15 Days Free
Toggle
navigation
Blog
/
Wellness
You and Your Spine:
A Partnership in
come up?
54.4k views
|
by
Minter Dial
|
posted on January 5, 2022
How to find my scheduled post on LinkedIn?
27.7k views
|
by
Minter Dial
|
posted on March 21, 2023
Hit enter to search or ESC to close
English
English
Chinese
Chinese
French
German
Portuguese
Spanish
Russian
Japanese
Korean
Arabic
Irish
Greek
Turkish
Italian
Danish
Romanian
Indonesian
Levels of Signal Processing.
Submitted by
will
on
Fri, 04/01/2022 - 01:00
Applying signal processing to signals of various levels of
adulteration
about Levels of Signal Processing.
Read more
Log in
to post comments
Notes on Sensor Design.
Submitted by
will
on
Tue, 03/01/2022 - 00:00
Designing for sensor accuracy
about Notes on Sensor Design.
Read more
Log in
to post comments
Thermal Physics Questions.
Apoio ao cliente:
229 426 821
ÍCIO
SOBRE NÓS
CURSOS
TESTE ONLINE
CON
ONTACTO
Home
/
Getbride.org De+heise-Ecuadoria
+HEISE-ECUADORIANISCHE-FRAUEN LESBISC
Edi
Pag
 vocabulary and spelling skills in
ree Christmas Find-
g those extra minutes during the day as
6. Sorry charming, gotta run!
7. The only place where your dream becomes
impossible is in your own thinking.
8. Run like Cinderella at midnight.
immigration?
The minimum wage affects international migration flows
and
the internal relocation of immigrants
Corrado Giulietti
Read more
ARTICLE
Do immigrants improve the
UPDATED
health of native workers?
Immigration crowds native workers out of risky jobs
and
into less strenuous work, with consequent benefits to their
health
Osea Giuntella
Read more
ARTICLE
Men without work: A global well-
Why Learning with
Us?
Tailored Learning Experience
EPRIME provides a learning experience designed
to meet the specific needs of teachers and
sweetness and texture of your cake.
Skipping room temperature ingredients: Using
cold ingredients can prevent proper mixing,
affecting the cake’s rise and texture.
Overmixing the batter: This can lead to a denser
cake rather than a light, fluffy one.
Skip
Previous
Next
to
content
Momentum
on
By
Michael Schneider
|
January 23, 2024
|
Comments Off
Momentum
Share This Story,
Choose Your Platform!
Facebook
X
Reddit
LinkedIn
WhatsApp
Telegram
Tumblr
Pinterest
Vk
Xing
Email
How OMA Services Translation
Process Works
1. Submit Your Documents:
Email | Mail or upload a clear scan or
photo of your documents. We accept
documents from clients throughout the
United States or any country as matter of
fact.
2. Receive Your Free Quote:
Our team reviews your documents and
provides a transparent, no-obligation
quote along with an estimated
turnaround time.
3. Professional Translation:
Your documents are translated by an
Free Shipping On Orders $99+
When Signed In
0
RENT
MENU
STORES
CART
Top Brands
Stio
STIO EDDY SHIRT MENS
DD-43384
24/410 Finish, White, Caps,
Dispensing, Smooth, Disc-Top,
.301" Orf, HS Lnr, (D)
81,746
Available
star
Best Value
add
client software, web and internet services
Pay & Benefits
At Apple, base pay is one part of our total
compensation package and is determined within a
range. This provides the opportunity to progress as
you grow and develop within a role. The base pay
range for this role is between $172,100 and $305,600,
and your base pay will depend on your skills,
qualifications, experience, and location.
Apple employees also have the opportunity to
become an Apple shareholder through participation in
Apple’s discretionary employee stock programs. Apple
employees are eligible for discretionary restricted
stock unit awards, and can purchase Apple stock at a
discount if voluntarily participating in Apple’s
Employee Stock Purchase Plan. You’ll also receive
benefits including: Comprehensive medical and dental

□ □ □ □ □ □ □

What the task requires
Whenever a line of the material holds the word "about", copy it out.

Exercise solution
about Levels of Signal Processing.
about Notes on Sensor Design.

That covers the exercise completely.